**Assignment**
Report every line of the material that contains the string "Privacy".
▼
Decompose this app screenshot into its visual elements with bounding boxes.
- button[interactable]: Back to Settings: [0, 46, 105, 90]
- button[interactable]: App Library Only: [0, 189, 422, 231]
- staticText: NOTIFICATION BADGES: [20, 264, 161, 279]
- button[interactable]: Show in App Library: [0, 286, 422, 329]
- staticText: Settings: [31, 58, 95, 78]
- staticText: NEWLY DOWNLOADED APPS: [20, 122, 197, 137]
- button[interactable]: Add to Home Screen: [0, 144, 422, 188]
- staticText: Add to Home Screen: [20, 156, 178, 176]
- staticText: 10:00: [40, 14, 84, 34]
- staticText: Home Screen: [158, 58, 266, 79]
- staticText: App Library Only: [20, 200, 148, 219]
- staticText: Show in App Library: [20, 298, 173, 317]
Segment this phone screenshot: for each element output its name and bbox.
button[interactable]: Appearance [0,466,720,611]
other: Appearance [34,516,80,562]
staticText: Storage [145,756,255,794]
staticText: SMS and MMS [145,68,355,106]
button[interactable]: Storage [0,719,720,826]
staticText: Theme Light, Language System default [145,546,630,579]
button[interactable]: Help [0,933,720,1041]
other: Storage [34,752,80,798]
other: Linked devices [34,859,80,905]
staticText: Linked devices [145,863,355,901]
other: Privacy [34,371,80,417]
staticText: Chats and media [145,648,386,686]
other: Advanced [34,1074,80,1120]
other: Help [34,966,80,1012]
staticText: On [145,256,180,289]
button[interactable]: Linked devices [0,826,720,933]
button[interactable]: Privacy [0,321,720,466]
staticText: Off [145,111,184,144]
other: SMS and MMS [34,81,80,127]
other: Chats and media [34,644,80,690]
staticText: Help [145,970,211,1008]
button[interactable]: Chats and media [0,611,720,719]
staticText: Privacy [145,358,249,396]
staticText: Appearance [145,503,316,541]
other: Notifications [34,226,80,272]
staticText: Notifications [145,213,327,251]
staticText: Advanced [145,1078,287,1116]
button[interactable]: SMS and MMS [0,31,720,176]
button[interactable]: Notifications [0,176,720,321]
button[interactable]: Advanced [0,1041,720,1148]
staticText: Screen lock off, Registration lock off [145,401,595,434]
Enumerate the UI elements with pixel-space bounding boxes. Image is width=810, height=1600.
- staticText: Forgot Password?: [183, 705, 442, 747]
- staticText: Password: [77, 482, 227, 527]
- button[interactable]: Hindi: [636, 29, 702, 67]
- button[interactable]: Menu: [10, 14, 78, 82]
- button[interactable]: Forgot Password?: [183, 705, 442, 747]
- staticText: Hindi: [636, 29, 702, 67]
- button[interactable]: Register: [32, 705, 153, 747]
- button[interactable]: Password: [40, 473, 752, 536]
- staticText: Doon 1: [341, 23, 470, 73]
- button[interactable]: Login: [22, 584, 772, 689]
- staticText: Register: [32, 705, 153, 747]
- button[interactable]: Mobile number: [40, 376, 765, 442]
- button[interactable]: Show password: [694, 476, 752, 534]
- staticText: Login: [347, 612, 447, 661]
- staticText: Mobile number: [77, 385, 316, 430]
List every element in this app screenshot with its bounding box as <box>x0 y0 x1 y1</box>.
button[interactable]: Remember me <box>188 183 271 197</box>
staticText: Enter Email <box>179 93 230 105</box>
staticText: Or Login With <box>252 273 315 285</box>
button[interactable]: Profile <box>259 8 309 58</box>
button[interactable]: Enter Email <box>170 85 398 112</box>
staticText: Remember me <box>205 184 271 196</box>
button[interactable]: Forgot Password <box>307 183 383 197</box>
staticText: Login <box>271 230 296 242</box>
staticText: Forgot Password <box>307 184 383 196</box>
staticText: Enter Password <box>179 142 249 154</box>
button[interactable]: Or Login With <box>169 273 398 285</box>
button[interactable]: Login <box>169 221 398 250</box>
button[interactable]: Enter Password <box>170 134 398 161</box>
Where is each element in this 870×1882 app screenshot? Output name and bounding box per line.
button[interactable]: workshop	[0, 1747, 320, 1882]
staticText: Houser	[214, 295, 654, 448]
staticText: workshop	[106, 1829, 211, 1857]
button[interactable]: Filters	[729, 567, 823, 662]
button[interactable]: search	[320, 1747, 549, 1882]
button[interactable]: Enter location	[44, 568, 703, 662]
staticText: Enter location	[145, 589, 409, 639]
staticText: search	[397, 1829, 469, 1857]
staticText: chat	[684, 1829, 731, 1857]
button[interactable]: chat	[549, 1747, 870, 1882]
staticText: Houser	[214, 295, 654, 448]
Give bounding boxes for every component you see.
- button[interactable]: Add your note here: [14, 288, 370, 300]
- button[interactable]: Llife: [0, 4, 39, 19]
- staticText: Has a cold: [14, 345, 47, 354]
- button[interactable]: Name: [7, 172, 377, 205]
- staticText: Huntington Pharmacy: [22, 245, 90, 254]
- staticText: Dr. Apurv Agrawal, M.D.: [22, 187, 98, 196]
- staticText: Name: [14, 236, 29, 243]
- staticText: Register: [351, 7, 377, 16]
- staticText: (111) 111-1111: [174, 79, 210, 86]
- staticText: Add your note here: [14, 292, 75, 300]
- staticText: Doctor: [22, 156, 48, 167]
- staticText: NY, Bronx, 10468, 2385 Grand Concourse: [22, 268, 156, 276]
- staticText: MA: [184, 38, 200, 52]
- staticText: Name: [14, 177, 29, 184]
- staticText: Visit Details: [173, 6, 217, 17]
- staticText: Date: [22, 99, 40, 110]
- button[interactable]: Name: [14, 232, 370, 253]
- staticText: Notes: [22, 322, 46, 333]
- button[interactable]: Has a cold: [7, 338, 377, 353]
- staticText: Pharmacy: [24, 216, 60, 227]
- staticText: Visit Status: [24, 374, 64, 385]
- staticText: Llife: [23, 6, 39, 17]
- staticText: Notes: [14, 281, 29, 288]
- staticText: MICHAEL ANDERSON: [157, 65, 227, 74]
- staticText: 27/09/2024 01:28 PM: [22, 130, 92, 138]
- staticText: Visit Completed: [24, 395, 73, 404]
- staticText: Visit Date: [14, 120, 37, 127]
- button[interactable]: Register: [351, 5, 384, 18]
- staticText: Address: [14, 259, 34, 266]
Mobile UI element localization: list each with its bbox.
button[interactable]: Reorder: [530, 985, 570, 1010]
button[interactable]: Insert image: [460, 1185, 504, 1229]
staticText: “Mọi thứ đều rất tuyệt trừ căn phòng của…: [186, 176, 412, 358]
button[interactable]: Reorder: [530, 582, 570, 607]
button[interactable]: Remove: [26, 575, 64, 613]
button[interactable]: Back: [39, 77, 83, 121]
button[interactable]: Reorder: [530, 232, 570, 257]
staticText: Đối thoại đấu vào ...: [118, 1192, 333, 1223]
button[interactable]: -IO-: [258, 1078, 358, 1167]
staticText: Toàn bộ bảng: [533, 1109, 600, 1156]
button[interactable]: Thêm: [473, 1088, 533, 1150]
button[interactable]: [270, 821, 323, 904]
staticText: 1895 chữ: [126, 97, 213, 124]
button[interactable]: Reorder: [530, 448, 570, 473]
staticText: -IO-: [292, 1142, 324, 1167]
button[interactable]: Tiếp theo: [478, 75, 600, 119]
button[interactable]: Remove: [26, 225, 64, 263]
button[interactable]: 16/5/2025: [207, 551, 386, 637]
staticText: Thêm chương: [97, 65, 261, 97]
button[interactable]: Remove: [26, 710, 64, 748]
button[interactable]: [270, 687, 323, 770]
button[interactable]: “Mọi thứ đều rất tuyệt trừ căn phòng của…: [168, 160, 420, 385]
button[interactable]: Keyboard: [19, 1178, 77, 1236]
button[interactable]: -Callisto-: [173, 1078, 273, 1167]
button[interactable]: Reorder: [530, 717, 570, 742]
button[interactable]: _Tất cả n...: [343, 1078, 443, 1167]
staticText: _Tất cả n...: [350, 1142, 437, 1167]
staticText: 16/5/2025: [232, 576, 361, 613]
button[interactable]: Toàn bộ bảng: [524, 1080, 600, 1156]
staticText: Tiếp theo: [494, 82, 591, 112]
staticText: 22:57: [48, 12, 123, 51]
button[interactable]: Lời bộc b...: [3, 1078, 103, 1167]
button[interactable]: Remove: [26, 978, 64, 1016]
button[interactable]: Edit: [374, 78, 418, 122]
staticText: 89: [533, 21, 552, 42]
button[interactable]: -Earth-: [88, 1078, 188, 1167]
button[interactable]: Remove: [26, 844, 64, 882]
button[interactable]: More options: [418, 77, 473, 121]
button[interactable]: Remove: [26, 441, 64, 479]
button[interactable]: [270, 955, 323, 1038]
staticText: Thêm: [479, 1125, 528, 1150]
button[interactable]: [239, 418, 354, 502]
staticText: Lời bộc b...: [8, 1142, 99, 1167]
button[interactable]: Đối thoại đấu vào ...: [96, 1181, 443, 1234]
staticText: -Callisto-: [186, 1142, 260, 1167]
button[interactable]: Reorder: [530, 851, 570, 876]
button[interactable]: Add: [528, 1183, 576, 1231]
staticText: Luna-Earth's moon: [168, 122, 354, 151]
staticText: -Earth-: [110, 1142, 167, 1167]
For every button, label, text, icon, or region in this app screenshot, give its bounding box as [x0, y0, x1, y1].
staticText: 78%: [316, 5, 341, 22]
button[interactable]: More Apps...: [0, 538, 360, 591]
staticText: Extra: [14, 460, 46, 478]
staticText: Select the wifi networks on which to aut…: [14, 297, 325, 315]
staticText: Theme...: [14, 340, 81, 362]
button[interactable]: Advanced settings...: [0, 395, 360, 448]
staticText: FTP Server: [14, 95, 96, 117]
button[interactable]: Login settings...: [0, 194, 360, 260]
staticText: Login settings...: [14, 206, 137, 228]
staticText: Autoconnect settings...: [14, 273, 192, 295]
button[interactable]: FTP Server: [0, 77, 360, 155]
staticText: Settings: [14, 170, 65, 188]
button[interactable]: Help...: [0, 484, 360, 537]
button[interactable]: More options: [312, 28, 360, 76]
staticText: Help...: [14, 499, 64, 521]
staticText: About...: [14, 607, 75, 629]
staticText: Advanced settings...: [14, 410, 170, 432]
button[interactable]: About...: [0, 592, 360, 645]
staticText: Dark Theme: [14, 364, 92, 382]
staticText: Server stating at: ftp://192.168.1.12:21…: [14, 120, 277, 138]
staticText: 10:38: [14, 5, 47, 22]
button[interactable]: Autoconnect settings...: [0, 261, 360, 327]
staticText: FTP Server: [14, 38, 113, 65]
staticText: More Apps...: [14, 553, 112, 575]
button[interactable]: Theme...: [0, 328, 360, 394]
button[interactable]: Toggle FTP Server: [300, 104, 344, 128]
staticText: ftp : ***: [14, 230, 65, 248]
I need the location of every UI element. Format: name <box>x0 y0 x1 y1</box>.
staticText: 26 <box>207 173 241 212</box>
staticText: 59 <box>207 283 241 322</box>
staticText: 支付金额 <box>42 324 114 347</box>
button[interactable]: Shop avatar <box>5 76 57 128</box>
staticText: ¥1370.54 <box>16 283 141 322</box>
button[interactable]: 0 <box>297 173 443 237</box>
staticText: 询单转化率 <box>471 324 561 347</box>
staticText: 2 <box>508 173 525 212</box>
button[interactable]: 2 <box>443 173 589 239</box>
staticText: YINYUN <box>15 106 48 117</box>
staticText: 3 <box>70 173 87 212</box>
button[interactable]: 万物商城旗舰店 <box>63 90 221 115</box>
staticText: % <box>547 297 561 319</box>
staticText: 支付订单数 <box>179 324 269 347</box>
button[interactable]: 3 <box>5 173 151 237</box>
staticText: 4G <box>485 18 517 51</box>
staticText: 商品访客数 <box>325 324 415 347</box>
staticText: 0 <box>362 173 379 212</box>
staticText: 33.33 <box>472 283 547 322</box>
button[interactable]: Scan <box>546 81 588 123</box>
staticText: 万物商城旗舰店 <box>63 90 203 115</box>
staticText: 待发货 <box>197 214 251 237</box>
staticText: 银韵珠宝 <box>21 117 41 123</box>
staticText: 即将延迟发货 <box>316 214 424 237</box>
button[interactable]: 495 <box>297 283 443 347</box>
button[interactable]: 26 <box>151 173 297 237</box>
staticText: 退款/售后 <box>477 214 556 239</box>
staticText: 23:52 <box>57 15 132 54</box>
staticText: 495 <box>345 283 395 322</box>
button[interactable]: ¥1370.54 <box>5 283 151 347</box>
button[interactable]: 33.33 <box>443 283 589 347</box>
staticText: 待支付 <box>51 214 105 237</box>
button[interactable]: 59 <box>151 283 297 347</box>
▲
**Written solution**
other: Privacy [34,371,80,417]
button[interactable]: Privacy [0,321,720,466]
staticText: Privacy [145,358,249,396]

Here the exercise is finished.